The session begins at 10 Eastern time this morning at 419 Dirksen Senate Office Building in Washington, and should also be available on webcast and C-SPAN.
Scheduled witnesses include Dr. Mohammed Ahmed (left), a Darfuri physician and peacemaker who's been honored as a Human Rights Laureate by the Robert F. Kennedy Center for Justice & Human Rights. Earlier this year Dr. Mohammed visited the California International Law Center at King Hall, of which yours truly is director, to meet with students working on our ongoing joint RFK-CILC Darfur Project on transitional justice.
Also set to testify before the Foreign Relations Committee are: retired Air Force Major General Scott Gration, the President's Special Envoy to Sudan; Earl Gast, Acting Assistant Administrator for Africa at the U.S. Agency for International Development; Dr.
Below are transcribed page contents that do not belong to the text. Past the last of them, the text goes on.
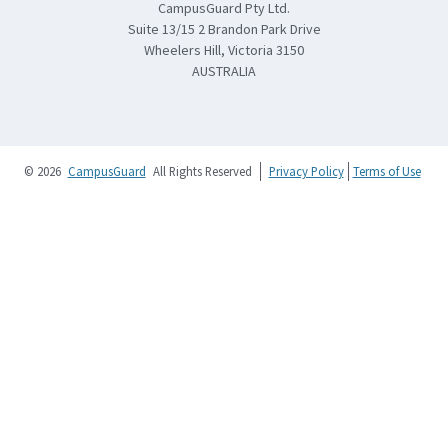
CampusGuard Pty Ltd.
Suite 13/15 2 Brandon Park Drive
Wheelers Hill, Victoria 3150
AUSTRALIA
© 2026
CampusGuard
All Rights Reserved
Privacy Policy
Terms of Use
David Shinn, former Ambassador to Burkina Faso and to Ethiopia, and now an Adjunct Professor in international affairs at George Washington University; and Susan Page (right), formerly head of the Rule of Law program for the U.N. Mission in Sudan and now Regional Director for Southern and East Africa Programs for the National Democratic Institute.
The hearing provides an occasion for review of recent developments respecting Sudan (prior IntLawGrrls posts). For example:
► Earlier this month, a 5-member arbitration tribunal issued its resolution of a boundary dispute between the Government of Sudan and the Sudan People’s Liberation Movement/Army, respecting the Abyei Area in South Sudan. Some in the south are said to have warned they may appeal the decision, which drew a line through the oil-rich region.
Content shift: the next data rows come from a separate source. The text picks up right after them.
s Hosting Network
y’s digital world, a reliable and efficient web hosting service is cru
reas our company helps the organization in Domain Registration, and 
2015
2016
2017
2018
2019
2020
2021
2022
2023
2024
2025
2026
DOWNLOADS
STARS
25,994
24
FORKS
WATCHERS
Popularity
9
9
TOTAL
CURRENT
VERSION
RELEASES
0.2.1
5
► Respecting the western region of Darfur, the indictment by the International Criminal Court of Sudanese President Omar al-Bashir continues to stir controversy. Via a resolution at the African Union summit earlier this month, many leaders rallied on Bashir's behalf and railed against the ICC and its Prosecutor, Luis Moreno-Ocampo. But just this week, Bashir was a no-show at an African summit in Uganda. Reports are that Bashir's scheduled visit was "blocked" by President Yoweri Museveni of Uganda, an ICC member state. The move follows the apparent notice to Bashir that he might face arrest if he attended the inauguration of South African President Jacob Zuma of South Africa, also an ICC member state. Yet the policy of Zuma's government remains unclear. And as our Opinio Juris colleague Kevin Jon Heller's noted, Botswana's said it would adhere to its ICC obligations if the indictee entered its jurisdiction.
► Some maintain that it's not only Africa that's in disarray, but that the same could be said of Sudan policy in the United States. Last month Gration said "that the Sudanese government is no longer engaging in a 'coordinated' campaign of mass murder in Darfur," but rather what's occurring now is "' the remnants of genocide.'" The Washington Post's Colum Lynch saw in the remarks evidence of "an emerging rift between Gration and Susan E. Rice [below right], the U.S. ambassador to the United Nations, who accused the Sudanese leadership of genocide as recently as two days ago." An op-ed writer agreed. In testimony yesterday at a House Foreign Affairs Committee hearing on peacekeeping, however, Rice spoke favorably of Gration's mission; her focus was pressing Sudan to allow more aid workers into Darfur. Her prepared statement included these words:

Darfur is about the size of California, with a pre-war population of 6.5 million. Only twenty thousand peacekeepers are inherently limited in their ability to patrol territory so vast, and to protect so many civilians. Imagine how much more difficult their task becomes when the host government actively hinders their efforts, the parties balk at cease-fire talks, and the peacekeepers are deployed below their full operating capacity.

Bottom line:The Committee's Senators will have much to talk about today.